[Exercise data]

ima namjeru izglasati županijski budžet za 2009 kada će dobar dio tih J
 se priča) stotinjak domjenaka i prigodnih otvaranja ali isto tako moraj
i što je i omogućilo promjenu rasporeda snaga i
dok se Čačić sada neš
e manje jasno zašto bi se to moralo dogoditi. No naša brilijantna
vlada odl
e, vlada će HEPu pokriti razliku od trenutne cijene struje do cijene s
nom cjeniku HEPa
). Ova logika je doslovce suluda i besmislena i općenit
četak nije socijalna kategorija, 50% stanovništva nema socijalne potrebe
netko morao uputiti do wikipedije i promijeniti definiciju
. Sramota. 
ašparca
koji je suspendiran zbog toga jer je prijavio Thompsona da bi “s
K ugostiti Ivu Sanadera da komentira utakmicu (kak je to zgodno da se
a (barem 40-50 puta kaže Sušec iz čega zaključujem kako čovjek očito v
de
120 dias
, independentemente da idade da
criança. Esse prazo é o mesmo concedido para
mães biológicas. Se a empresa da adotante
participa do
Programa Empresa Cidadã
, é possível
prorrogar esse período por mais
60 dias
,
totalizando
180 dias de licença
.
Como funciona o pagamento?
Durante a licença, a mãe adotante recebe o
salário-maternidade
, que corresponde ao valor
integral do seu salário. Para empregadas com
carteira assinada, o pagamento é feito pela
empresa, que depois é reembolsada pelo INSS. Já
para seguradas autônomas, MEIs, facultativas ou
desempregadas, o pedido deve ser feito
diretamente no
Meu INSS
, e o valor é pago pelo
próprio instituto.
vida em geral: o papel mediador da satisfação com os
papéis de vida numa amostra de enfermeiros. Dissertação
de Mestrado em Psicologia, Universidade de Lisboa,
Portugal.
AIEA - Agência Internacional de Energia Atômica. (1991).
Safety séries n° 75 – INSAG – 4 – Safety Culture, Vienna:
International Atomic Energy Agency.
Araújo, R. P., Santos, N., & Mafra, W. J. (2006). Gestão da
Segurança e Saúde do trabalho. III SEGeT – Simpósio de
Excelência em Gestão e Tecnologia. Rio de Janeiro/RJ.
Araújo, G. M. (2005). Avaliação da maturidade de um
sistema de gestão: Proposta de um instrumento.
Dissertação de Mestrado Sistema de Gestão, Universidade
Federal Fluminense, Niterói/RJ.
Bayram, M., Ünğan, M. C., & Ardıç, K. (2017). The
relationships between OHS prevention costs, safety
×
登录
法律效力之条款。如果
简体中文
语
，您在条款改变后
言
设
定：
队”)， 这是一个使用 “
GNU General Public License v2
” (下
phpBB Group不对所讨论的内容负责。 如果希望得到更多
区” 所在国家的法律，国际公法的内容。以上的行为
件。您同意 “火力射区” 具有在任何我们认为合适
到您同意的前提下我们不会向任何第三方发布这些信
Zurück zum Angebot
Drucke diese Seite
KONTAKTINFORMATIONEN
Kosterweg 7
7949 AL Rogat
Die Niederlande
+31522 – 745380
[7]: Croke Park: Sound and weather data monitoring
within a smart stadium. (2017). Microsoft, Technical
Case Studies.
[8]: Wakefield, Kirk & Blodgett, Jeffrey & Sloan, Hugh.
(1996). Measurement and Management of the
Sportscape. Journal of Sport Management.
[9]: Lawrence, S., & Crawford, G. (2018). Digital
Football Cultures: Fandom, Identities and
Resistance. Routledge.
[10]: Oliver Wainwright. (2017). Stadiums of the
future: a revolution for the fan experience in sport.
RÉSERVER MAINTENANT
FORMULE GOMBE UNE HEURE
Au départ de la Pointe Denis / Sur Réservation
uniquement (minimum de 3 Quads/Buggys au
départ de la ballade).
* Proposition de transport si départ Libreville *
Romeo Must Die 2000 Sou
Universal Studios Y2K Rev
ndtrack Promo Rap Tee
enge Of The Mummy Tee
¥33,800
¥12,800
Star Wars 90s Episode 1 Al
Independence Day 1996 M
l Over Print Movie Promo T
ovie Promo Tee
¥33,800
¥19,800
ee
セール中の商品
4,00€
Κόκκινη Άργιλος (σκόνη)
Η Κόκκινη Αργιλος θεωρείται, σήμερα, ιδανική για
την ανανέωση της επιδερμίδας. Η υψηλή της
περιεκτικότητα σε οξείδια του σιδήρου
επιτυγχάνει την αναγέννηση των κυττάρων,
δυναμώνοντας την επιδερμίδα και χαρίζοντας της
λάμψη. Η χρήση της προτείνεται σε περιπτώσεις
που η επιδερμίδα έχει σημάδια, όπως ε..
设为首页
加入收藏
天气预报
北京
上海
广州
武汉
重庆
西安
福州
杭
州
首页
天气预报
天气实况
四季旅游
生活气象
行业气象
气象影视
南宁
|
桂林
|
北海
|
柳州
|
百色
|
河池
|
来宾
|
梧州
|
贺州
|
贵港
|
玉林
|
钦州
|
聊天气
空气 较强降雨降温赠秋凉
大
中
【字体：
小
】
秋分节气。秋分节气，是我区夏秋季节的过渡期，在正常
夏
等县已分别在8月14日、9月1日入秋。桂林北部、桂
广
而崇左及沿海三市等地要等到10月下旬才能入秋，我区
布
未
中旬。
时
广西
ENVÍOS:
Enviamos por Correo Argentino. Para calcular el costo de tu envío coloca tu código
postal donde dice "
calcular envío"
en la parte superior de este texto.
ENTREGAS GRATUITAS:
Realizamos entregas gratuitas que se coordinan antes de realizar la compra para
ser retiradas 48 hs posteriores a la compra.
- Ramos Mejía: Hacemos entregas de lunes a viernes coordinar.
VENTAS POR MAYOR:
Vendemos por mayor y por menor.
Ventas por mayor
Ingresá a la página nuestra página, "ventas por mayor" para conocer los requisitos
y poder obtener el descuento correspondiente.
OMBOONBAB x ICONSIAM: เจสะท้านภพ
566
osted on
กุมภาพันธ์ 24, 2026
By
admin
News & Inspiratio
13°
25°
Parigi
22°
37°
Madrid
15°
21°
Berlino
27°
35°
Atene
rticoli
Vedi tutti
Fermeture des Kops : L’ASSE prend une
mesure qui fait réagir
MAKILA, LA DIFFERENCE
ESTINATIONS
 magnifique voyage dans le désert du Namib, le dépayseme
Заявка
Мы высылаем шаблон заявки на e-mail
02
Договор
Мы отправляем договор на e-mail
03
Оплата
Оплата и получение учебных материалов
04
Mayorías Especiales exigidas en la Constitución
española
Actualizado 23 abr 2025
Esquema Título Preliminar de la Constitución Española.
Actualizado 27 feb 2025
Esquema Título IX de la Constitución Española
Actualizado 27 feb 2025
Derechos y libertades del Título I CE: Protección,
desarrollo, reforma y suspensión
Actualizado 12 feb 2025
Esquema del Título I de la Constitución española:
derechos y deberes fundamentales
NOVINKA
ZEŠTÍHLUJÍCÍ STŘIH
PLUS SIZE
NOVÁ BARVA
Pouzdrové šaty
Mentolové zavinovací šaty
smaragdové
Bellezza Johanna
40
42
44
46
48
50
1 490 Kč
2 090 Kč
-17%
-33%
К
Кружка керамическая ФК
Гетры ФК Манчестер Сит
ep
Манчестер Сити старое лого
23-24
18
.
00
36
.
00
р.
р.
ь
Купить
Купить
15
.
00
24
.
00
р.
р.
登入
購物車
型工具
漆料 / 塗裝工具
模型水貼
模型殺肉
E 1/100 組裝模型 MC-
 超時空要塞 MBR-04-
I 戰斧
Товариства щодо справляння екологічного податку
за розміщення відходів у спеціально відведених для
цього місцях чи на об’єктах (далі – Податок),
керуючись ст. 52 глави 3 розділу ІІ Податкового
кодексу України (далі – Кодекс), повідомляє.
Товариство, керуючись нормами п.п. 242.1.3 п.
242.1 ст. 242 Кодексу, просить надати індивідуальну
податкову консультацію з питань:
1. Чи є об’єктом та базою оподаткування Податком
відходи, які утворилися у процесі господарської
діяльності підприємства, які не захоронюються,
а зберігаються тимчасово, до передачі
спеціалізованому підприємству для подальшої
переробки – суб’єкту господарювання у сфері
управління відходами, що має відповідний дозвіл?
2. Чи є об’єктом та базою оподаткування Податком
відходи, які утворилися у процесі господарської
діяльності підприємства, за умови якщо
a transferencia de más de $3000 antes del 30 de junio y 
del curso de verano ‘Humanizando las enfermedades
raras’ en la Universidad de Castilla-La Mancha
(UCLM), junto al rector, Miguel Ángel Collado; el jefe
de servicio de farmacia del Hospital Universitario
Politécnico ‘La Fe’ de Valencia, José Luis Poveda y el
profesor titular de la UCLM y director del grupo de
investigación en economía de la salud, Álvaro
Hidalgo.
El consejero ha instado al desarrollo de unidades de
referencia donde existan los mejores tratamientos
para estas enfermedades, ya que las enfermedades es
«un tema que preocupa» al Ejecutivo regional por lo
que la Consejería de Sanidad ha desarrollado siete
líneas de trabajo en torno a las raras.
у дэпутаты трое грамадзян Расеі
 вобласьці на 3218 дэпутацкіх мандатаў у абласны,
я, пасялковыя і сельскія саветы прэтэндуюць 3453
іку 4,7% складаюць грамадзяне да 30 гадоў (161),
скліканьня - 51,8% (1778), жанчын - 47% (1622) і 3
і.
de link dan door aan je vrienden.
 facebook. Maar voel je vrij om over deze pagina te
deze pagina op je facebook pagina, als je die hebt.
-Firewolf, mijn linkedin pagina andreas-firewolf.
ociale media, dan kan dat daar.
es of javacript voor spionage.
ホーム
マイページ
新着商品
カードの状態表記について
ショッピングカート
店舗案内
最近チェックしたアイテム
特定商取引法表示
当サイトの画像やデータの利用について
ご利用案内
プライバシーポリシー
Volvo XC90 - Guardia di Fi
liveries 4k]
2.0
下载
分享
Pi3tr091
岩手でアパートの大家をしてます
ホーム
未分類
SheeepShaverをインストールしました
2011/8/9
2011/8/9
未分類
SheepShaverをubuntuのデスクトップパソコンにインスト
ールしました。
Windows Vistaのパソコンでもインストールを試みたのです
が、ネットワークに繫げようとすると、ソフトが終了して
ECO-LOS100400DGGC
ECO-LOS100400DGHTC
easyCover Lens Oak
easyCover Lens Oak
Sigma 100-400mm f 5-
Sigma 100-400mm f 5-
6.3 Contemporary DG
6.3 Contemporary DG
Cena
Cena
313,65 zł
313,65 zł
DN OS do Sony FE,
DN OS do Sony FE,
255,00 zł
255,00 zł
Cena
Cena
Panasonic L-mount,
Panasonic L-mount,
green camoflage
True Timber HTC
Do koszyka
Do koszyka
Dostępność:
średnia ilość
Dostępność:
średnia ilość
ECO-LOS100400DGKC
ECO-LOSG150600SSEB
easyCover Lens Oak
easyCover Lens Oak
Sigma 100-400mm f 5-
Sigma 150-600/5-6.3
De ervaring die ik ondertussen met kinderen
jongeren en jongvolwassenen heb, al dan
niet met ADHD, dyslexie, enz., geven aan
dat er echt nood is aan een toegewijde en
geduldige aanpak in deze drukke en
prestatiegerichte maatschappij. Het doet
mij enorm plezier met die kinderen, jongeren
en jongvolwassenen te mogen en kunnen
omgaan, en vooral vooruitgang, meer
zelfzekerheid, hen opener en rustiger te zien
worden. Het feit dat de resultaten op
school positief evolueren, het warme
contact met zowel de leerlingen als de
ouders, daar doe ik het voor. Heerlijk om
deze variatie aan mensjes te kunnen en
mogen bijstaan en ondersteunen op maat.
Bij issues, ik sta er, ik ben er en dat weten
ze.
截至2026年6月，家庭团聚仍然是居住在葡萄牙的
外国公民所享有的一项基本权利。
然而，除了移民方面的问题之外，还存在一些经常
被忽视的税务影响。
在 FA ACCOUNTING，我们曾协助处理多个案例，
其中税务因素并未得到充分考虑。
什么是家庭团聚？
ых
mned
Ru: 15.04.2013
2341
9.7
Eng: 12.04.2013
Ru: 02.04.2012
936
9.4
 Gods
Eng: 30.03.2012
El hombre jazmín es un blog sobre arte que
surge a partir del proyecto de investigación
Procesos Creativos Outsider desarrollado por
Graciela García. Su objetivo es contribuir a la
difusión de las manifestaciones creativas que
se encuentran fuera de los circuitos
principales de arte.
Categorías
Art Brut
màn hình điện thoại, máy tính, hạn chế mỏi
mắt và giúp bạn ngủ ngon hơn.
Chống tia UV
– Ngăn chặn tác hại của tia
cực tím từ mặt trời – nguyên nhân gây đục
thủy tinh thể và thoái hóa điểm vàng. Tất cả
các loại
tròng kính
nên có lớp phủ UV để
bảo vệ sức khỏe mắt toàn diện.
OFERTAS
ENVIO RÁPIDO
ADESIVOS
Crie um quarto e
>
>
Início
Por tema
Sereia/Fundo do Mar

[/Exercise data]

Copy out every line from the data above in which the word "Actualizado" occurs.

Actualizado 23 abr 2025
Actualizado 27 feb 2025
Actualizado 27 feb 2025
Actualizado 12 feb 2025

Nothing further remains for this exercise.